From 1629 to 1637 Young appears to have been generally resident at Stowmarket, but his signature to the vestry accounts is wanting for 1632 and 1635, and from 1637 to 1652 ceases altogether. Hollingsworth infers that during this latter period the duties were discharged by a curate. In 1639 Young published his best known work, the ‘Dies Dominica,’ on the observance of the Sabbath. In the prefatory address, to ‘the orthodox church of Christ,’ he describes it as his design ‘to benefit chiefly thy natural sons that sojourn in Germany, which I love upon many accounts.’ The volume bears no date nor name of place, but is evidently printed abroad. In the following year the appearance of the ‘Humble Remonstrance’ of Joseph Hall, bishop of Norwich, gave rise to the memorable controversy in which the author consequently found himself involved with ‘Smectymnuus,’ a name in which the letters T and Y stand for Thomas Young. According to the author of the ‘History of Jesus College,’ Young was the ringleader of the five contributing divines (Shermanni Historia, p. 40).
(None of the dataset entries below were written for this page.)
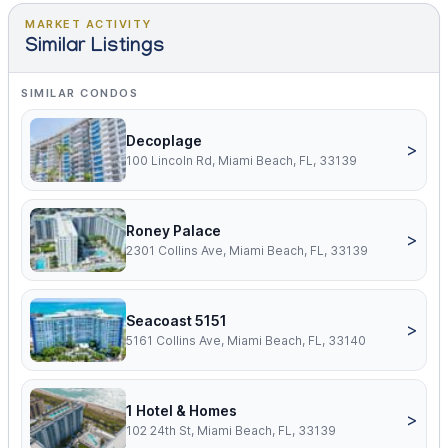
MARKET ACTIVITY
Similar Listings
SIMILAR CONDOS
Decoplage
>
100 Lincoln Rd, Miami Beach, FL, 33139
Roney Palace
>
2301 Collins Ave, Miami Beach, FL, 33139
Seacoast 5151
>
5161 Collins Ave, Miami Beach, FL, 33140
1 Hotel & Homes
>
102 24th St, Miami Beach, FL, 33139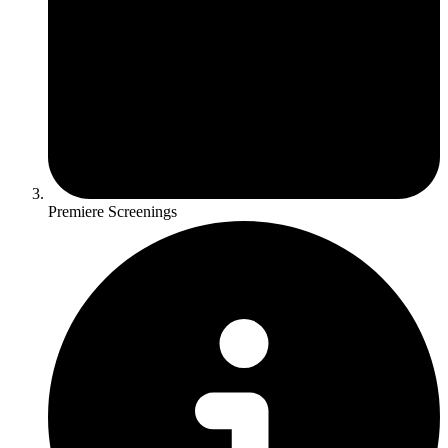
Premiere Screenings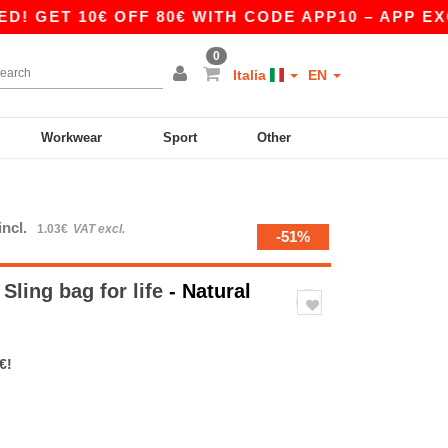
T 10€ OFF 80€ WITH CODE APP10 – APP EXCLUS
0
Italia
EN
Workwear
Sport
Other
incl.
1.03€
VAT excl.
-51%
ling bag for life
- Natural
€!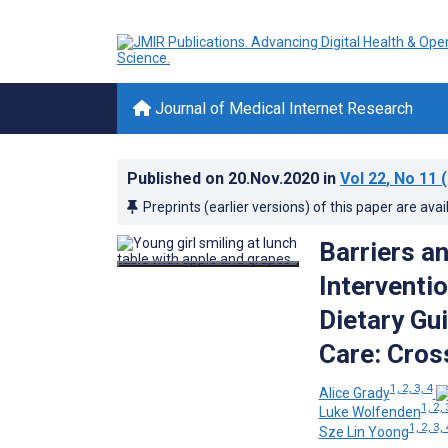
Journal of Medical Internet Research
Published on
20.Nov.2020
in
Vol 22
, No 11
(
Preprints (earlier versions) of this paper are avai
Barriers an
Interventi
Dietary Gu
Care: Cros
1, 2, 3, 4
Alice Grady
1, 2, 
Luke Wolfenden
1, 2, 3, 
Sze Lin Yoong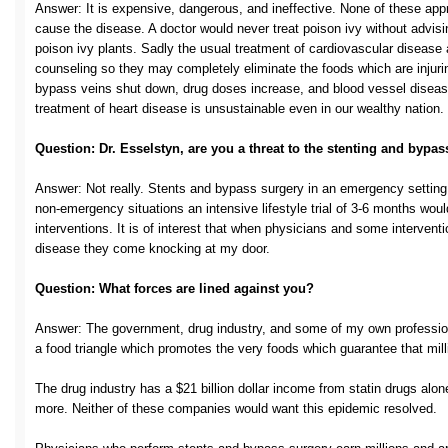
Answer: It is expensive, dangerous, and ineffective. None of these app
cause the disease. A doctor would never treat poison ivy without advisi
poison ivy plants. Sadly the usual treatment of cardiovascular disease 
counseling so they may completely eliminate the foods which are injuri
bypass veins shut down, drug doses increase, and blood vessel disease
treatment of heart disease is unsustainable even in our wealthy nation.
Question: Dr. Esselstyn, are you a threat to the stenting and bypas
Answer: Not really. Stents and bypass surgery in an emergency setting 
non-emergency situations an intensive lifestyle trial of 3-6 months wou
interventions. It is of interest that when physicians and some intervent
disease they come knocking at my door.
Question: What forces are lined against you?
Answer: The government, drug industry, and some of my own professi
a food triangle which promotes the very foods which guarantee that mill
The drug industry has a $21 billion dollar income from statin drugs alo
more. Neither of these companies would want this epidemic resolved.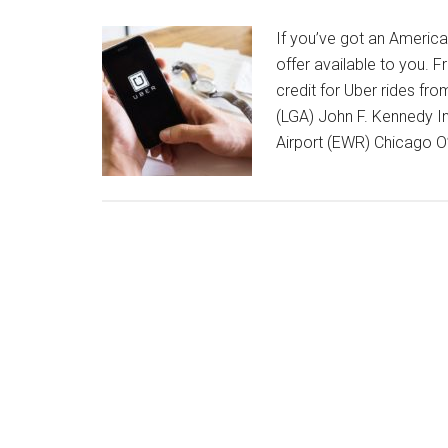
If you’ve got an America
offer available to you. 
credit for Uber rides fro
(LGA) John F. Kennedy In
Airport (EWR) Chicago O’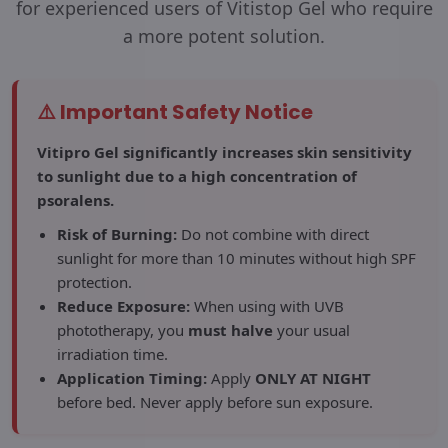
for experienced users of Vitistop Gel who require
a more potent solution.
⚠️ Important Safety Notice
Vitipro Gel significantly increases skin sensitivity
to sunlight due to a high concentration of
psoralens.
Risk of Burning:
Do not combine with direct
sunlight for more than 10 minutes without high SPF
protection.
Reduce Exposure:
When using with UVB
phototherapy, you
must halve
your usual
irradiation time.
Application Timing:
Apply
ONLY AT NIGHT
before bed. Never apply before sun exposure.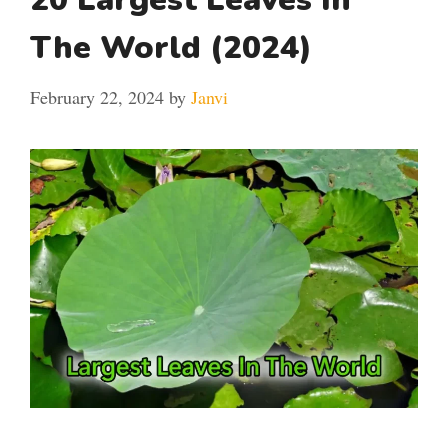
The World (2024)
February 22, 2024
by
Janvi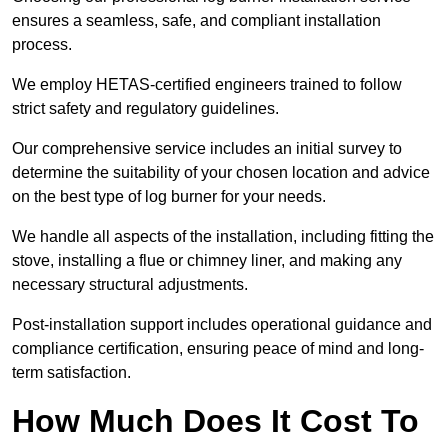
ensures a seamless, safe, and compliant installation
process.
We employ HETAS-certified engineers trained to follow
strict safety and regulatory guidelines.
Our comprehensive service includes an initial survey to
determine the suitability of your chosen location and advice
on the best type of log burner for your needs.
We handle all aspects of the installation, including fitting the
stove, installing a flue or chimney liner, and making any
necessary structural adjustments.
Post-installation support includes operational guidance and
compliance certification, ensuring peace of mind and long-
term satisfaction.
How Much Does It Cost To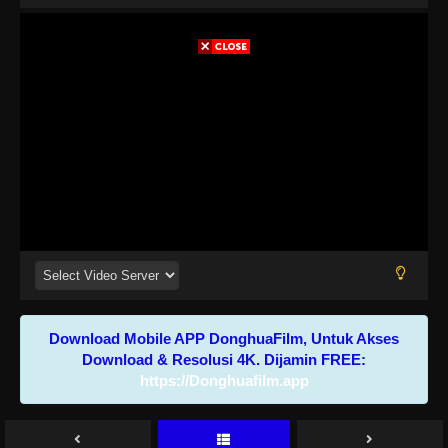
Download Mobile APP DonghuaFilm, Untuk Akses
Download & Resolusi 4K. Dijamin FREE:
https://Donghuafilm.app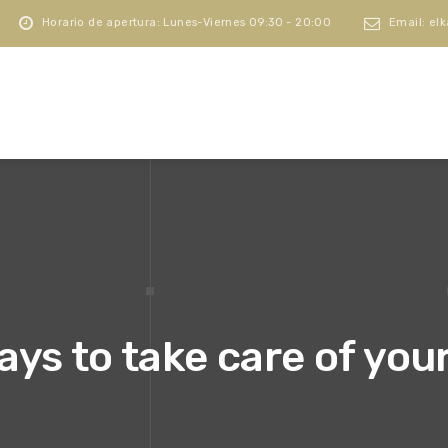
Horario de apertura: Lunes-Viernes 09:30 - 20:00
Email: el
ays to take care of you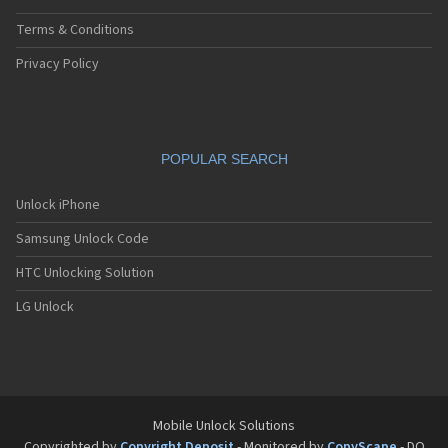
Terms & Conditions
Privacy Policy
POPULAR SEARCH
Unlock iPhone
Samsung Unlock Code
HTC Unlocking Solution
LG Unlock
Mobile Unlock Solutions
Copyrighted by
Copyright Deposit
- Monitored by
CopyScape
- DO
Milton, in his ‘Reason of Church Government,’ rallied to the defence of his old tutor, whose reputation was undoubtedly enhanced by the share he had taken in the above work; for we find that when in 1641 the subject of recruiting and encouraging their ablest divines and preachers came before the general assembly at Edinburgh, the moderator set forth ‘the expediencie of calling home one Mr. Thomas Young from England, the author of the “Dies Dominica” and of the “Smectymnias” for the most part’ (Baillie, Letters and Journals, i. 366). In 1643 Young was nominated a member of the assembly of divines at Westminster, and, according to the same authority, he was one of those who ‘reasoned for the divine institution of the office of ruling elder,’ and also ‘took an active part in preparing the portion of the directory for reading of the scriptures and singing of psalms’ (ib. ii. 110, 117–18; Laing, p. 12). About this time he received the appointment of preacher at St. James’s, Duke Place, in succession to Herbert Palmer, and in 1644 was made master of Jesus College, Cambridge, in place of the ejected Richard Sterne The Earl of Manchester, who appointed him, was present at his installation in the college chapel on 12 April 1644.
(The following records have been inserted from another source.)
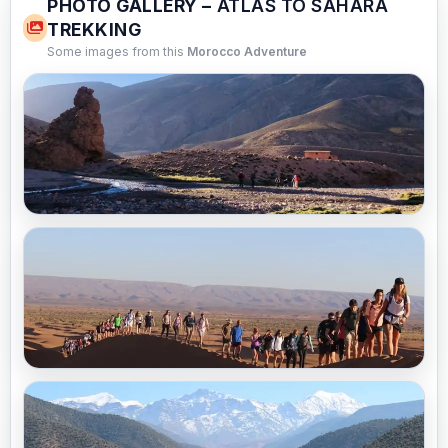
PHOTO GALLERY –
ATLAS TO SAHARA
TREKKING
Some images from this
Morocco Adventure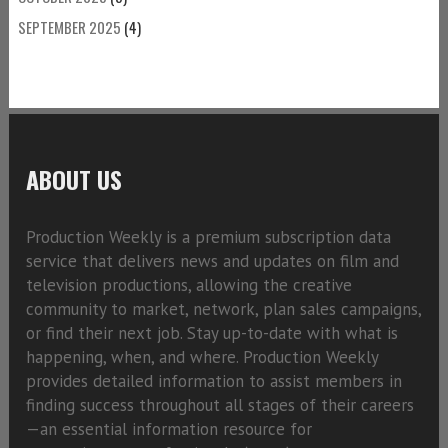
SEPTEMBER 2025
(4)
ABOUT US
Production Weekly is a premium subscription data
service that delivers news and updates on film and
television productions, allowing the creative
community to market, network, plan sales campaigns,
or find their next job. Stay up-to-date with what is
happening, when, and where. Production Weekly
provides detailed information to assist members in
finding success throughout all stages of their careers
—an essential information resource for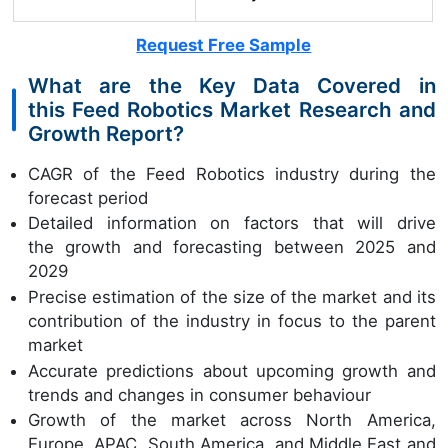
Request Free Sample
What are the Key Data Covered in
this Feed Robotics Market Research and
Growth Report?
CAGR of the Feed Robotics industry during the
forecast period
Detailed information on factors that will drive
the growth and forecasting between 2025 and
2029
Precise estimation of the size of the market and its
contribution of the industry in focus to the parent
market
Accurate predictions about upcoming growth and
trends and changes in consumer behaviour
Growth of the market across North America,
Europe, APAC, South America, and Middle East and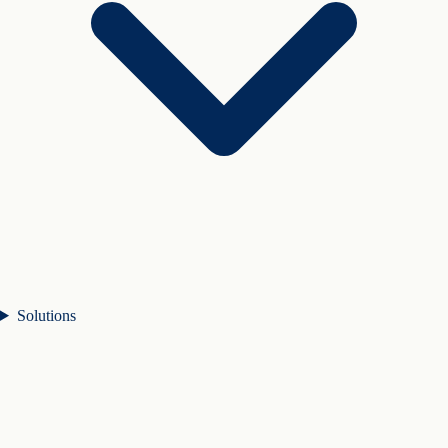
Solutions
Young was, however, unable to accept the Engagement, and was even supposed to be the author of a manifesto, ‘The Humble Proposals of sundry Learned and Pious Divines … concerning the Engagement,’ &c. (London, 1649, 4to). His refusal to comply with the new test was followed by his deprivation of his mastership in 1650. From this time he appears to have lived in retirement at Stowmarket, where he died (28 Nov. 1655) in his fifty-eighth year. He was buried in the parish church by the side of his wife Rebecca, who predeceased him in April 1651. His eldest son Thomas, ‘M.A. and president of Jesus College,’ it is stated in the epitaph, was also interred in the same grave.

His portrait, preserved at the vicarage, represents him preaching; a copy in photozincography is prefixed by Laing to his interesting volume.

[David Laing’s Biographical Notices of Thomas Young, Edinburgh, 1870; Clarke’s Lives (ed. 1667); Hollingsworth’s Hist. of Stowmarket; Masson’s Life of Milton, vol. i.]